Pierre Van Braekel, entouré du groupe Girls In Hawaii.

© Olivier Donnet

Un concert exceptionnel du groupe belge Girls In Hawaii, précédé de neuf mini-sets d'An Pierlé, Romano Nervoso ou Sharko, se tiendra au Botanique le 27 septembre, jour de la Fête de la Fédération Wallonie-Bruxelles, en hommage à son manager Pierre Van Braekel, décédé en juillet à l'âge de 58 ans, lors d'une balade à vélo. Nous avons parlé à plusieurs artistes à l'affiche pour évoquer quelques bons souvenirs.

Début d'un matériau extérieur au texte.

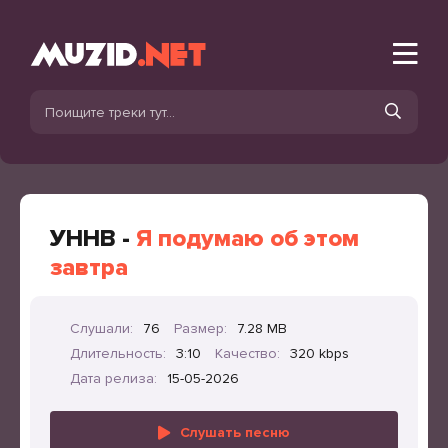
УННВ -
Я подумаю об этом
завтра
Слушали:
76
Размер:
7.28 MB
Длительность:
3:10
Качество:
320 kbps
Дата релиза:
15-05-2026
Слушать песню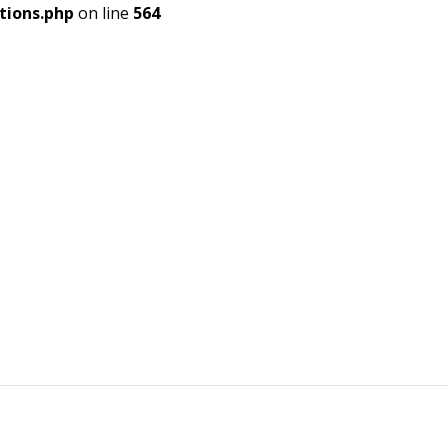
tions.php
on line
564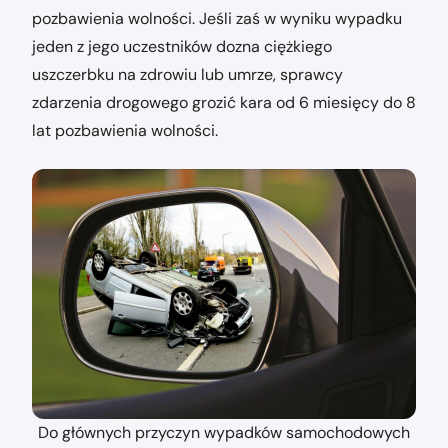
pozbawienia wolności. Jeśli zaś w wyniku wypadku
jeden z jego uczestników dozna ciężkiego
uszczerbku na zdrowiu lub umrze, sprawcy
zdarzenia drogowego grozić kara od 6 miesięcy do 8
lat pozbawienia wolności.
Do głównych przyczyn wypadków samochodowych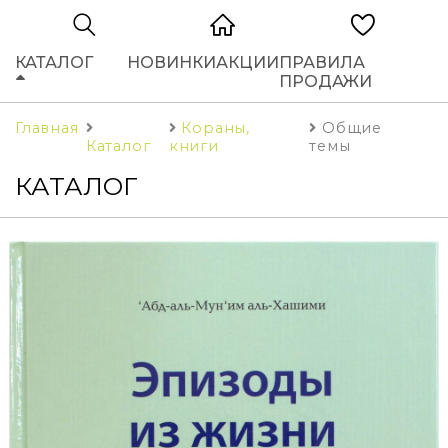
КАТАЛОГ
НОВИНКИ
АКЦИИ
ПРАВИЛА
ПРОДАЖИ
Главная
Кораны,
Общие
Каталог
книги
темы
КАТАЛОГ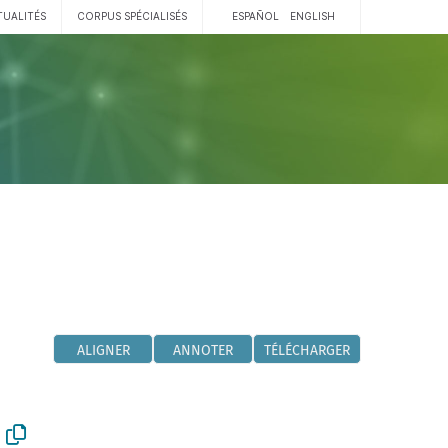
TUALITÉS
CORPUS SPÉCIALISÉS
ESPAÑOL
ENGLISH
ALIGNER
ANNOTER
TÉLÉCHARGER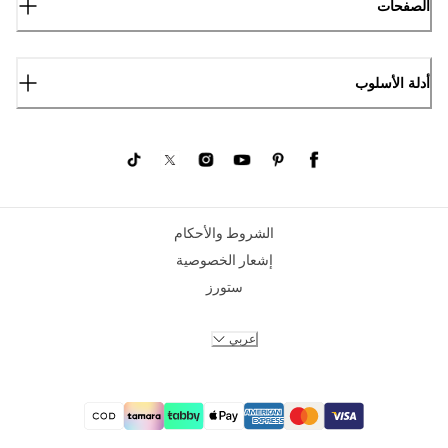
الصفحات
أدلة الأسلوب
الشروط والأحكام
إشعار الخصوصية
ستورز
عربي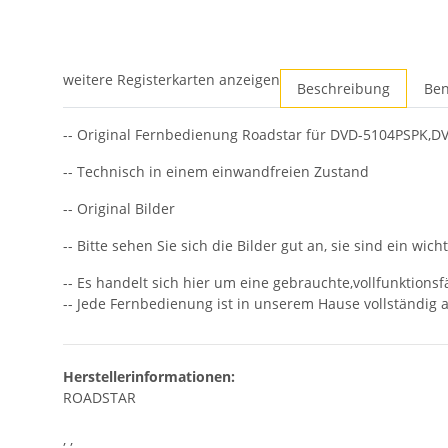
weitere Registerkarten anzeigen
Beschreibung
Ben
-- Original Fernbedienung Roadstar für DVD-5104PSPK,
-- Technisch in einem einwandfreien Zustand
-- Original Bilder
-- Bitte sehen Sie sich die Bilder gut an, sie sind ein wi
-- Es handelt sich hier um eine gebrauchte,vollfunktions
-- Jede Fernbedienung ist in unserem Hause vollständig a
Herstellerinformationen:
ROADSTAR
, ,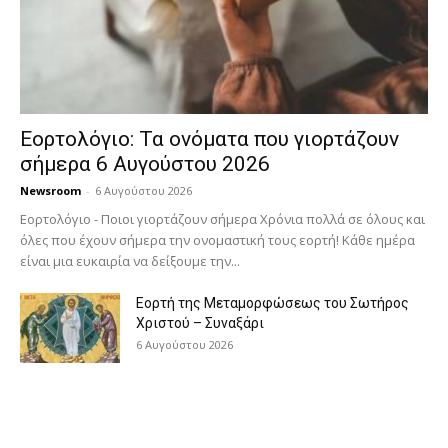
Εορτολόγιο: Τα ονόματα που γιορτάζουν
σήμερα 6 Αυγούστου 2026
Newsroom
-
6 Αυγούστου 2026
Εορτολόγιο - Ποιοι γιορτάζουν σήμερα Χρόνια πολλά σε όλους και
όλες που έχουν σήμερα την ονομαστική τους εορτή! Κάθε ημέρα
είναι μια ευκαιρία να δείξουμε την...
Εορτή της Μεταμορφώσεως του Σωτήρος
Χριστού – Συναξάρι
6 Αυγούστου 2026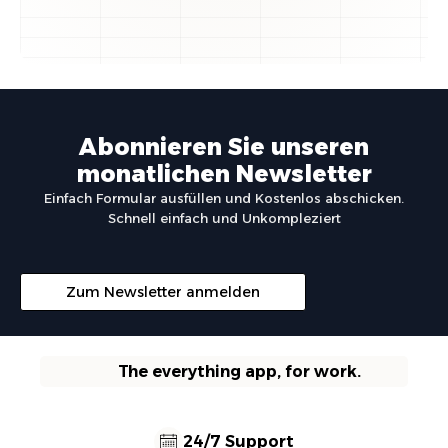
Abonnieren Sie unseren
monatlichen Newsletter
Einfach Formular ausfüllen und Kostenlos abschicken.
Schnell einfach und Unkompleziert
Zum Newsletter anmelden
The everything app, for work.
24/7 Support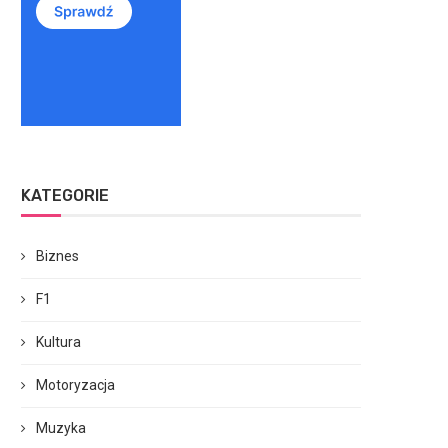
KATEGORIE
Biznes
F1
Kultura
Motoryzacja
Muzyka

L'événement "Tellement Dommage, Pierre" se déroulera le mardi 27 septembre, de 19 à 22 heures, sur la scène Parc du Botanique, à Bruxelles. Outre les 45 minutes de concert de Girls In Hawaii, se produiront aussi Ada Oda, An Pierlé, Antoine Hénaut, Françoiz Breut, Gérald Genty, Jawhar, Lo Bailly, Romano Nervoso et Sharko, enchaînant eux de courtes performances d'un quart d'heure. L'une ou l'autre collaboration sur les planches n'est pas exclue. La soirée est organisée au profit de l'asbl La Casa, association d'accueil pour enfants en difficultés, située à Braine-le-Comte et proche de Pierre et sa famille. L'accès au spectacle est en prix libre à partir de 10 euros. Plus de 500 places ont déjà été vendues.

Tellement d'hommages

Pierre Van Braekel était à l'origine de l'agence Nada ainsi que des labels 62TV Records et Trente Février. La longue et belle histoire avec les Girls a commencé par la réception d'un simple CD-R, disque enregistrable d'un autre temps, nous a relaté son collègue et ami Philippe Decoster, qui le connaissait depuis une quarantaine d'années. "Abnégation", "bienveillance", "humour", "passion", "professionnalisme" sont quelques mots saillants des hommages du secteur qui ont fleuri en ligne.

Réunis grâce à Pierre

"C'était important pour pas mal de gens de se réunir en sa mémoire et de vivre un moment musical", nous a expliqué Antoine Wielemans, chanteur du groupe Girls In Hawaii, dont le récent projet personnel était aussi "managé" par Pierre Van Braekel. "C'est chouette de vivre un moment en pensant à lui et de croiser plein de vieilles têtes qu'on n'a plus vues depuis longtemps, en se disant que ce qui nous réunit ce soir-là, c'est Pierre", commente-t-il.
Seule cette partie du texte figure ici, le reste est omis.